# Stored data entries:
>>
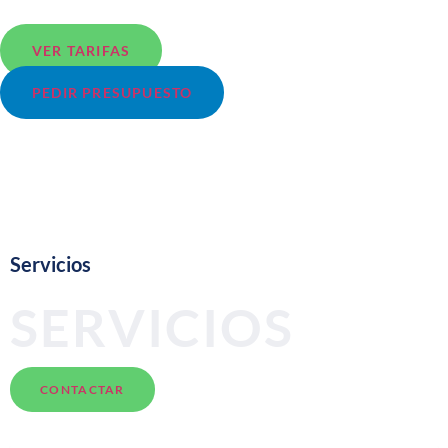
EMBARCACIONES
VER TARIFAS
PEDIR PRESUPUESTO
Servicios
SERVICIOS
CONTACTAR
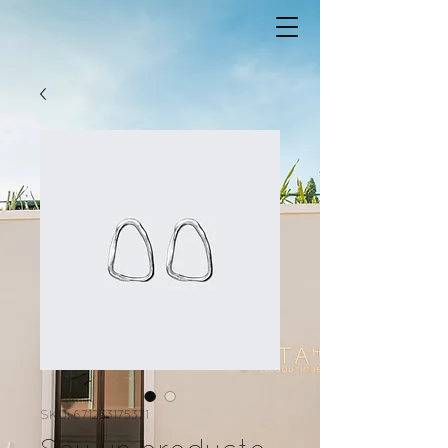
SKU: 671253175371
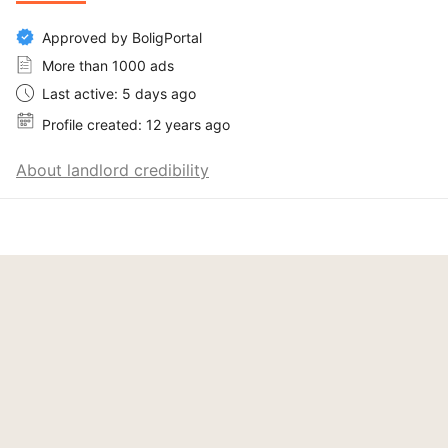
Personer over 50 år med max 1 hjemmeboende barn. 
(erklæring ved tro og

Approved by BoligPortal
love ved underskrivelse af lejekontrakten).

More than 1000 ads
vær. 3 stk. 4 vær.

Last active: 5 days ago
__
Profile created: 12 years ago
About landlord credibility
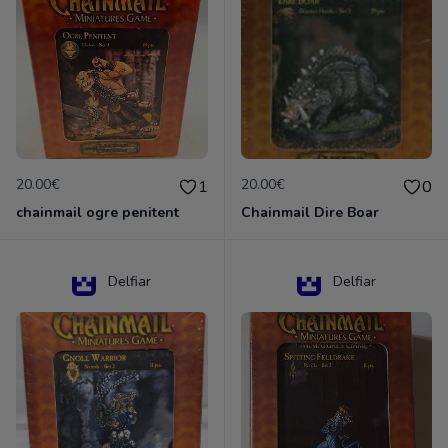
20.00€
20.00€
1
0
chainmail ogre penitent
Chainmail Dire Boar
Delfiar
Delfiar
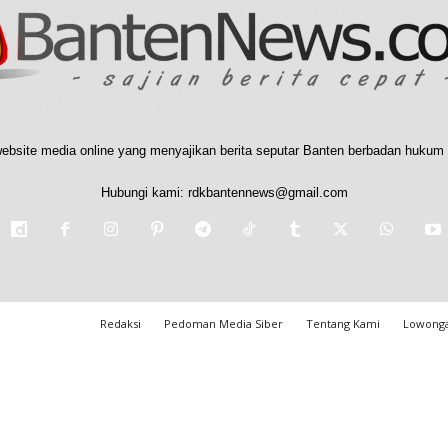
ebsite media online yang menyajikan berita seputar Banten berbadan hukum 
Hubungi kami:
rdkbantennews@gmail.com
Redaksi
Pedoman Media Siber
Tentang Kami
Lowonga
<<
>>
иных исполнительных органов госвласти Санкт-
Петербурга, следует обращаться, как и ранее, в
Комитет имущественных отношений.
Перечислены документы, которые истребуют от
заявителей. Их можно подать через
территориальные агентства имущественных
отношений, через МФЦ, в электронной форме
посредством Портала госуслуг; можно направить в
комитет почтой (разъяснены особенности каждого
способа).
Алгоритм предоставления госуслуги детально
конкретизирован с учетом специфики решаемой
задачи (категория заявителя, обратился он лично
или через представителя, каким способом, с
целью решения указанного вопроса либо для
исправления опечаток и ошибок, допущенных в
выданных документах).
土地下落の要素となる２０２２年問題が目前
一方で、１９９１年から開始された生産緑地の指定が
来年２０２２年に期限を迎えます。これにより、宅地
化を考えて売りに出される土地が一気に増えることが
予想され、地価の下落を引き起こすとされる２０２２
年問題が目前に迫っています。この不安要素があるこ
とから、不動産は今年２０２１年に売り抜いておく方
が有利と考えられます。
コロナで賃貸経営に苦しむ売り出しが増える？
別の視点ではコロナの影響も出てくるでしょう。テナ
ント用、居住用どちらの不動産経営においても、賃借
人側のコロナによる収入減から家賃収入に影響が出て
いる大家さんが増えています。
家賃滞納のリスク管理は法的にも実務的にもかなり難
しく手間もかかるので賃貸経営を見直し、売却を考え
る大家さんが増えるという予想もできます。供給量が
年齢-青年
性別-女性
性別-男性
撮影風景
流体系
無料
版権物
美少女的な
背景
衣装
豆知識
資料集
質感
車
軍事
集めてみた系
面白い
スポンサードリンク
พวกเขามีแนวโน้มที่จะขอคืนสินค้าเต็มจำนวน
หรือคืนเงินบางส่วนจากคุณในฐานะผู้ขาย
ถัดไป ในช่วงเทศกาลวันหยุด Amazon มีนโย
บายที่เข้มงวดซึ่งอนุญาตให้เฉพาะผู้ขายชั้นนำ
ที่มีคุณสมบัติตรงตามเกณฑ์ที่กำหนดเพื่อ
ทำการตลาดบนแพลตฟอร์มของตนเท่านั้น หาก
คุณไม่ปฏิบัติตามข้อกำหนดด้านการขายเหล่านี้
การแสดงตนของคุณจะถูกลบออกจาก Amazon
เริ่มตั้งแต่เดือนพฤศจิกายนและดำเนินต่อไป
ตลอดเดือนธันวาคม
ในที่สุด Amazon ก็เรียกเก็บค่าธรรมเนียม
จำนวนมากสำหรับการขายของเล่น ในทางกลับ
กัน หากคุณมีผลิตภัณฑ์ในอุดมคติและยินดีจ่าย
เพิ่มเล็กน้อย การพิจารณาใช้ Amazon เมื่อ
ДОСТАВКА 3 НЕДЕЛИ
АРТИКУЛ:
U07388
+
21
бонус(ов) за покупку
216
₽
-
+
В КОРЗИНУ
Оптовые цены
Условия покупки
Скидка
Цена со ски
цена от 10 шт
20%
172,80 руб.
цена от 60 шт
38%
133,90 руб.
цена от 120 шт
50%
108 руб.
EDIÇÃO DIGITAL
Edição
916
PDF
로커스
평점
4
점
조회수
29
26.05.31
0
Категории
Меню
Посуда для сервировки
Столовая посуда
<<
# What this task involves:
Go through the entries above and copy each line with "Amazon" in it.

# Output for this task:
ถัดไป ในช่วงเทศกาลวันหยุด Amazon มีนโย
การแสดงตนของคุณจะถูกลบออกจาก Amazon
ในที่สุด Amazon ก็เรียกเก็บค่าธรรมเนียม
เพิ่มเล็กน้อย การพิจารณาใช้ Amazon เมื่อ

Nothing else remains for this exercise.